前に真白に見せてもらった時、確か七万人だったはず。凄い有名人。モジモジしている私を御門さんが視線で刺してくる。

「んなわけないでしょ。友人用の鍵付きアカウントに載せるの。言っとくけど、事務所の許可は取ってるわ。それに、弥雷ならまだしも、一般ピーポーの穂村さんと南くんを載せるわけ無いでしょ。」

それを言ったら弥雷くんだって一般ピーポーじゃない。全く、彼氏には激アマなんだから。そうこうしている内にみんなが御門さんのスマホの近くに寄った。慌てて私もその中に入る。

「いくわよ。せーの。」

何回かシャッター音が鳴った。御門さんはそれごとにポーズを変えていたけど、私はピースしか出来なかった。うーん女子力。

「全部あげるのか?」

「ええ、フィルターはどれがいいかしら。」

「いつもので良いと思う。」

会話についていけない……。うーん陽キャ力。

「穂村はどう思う?」

「え、えっーと。わ、私、すっごい機械オンチだから……。」

インスタとか写真を載せるアプリ、ってことしか知らないよ。とりあえずえへへ、とごまかしていると、御門さんが少し首を傾げてから言った。
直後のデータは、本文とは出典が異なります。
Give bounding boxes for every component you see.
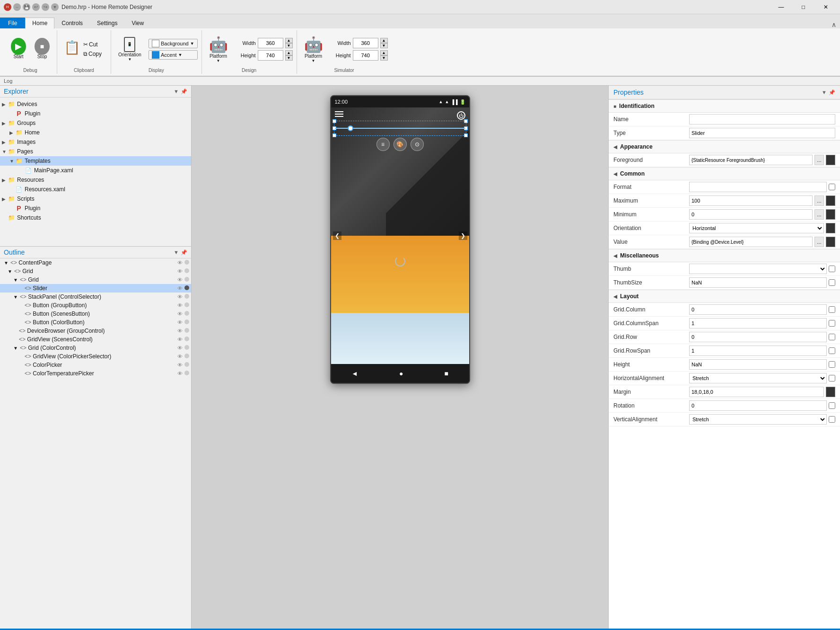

「ふーん、じゃああれは南くんに教えて貰ってたのね。」

いや、何で真白?遠回しに真白しか友達がいないと言ってる?というか、私そもそもインスタ自体をやってないよ。私の精神クロワッサンより脆いから。

「あ、もう次の劇始まっちまうぞ。早く観客席に戻ろうぜ。」

真白の声掛けで、私達は控え室スペースから退散。

「……ねえ、穂村さん。」

御門さんが駆け足のまま話しかける。

「私、あなたのこと誤解していたみたい。あんなこと信じちゃってごめんなさいね。」

私が何か言う前に御門さんは去っていった。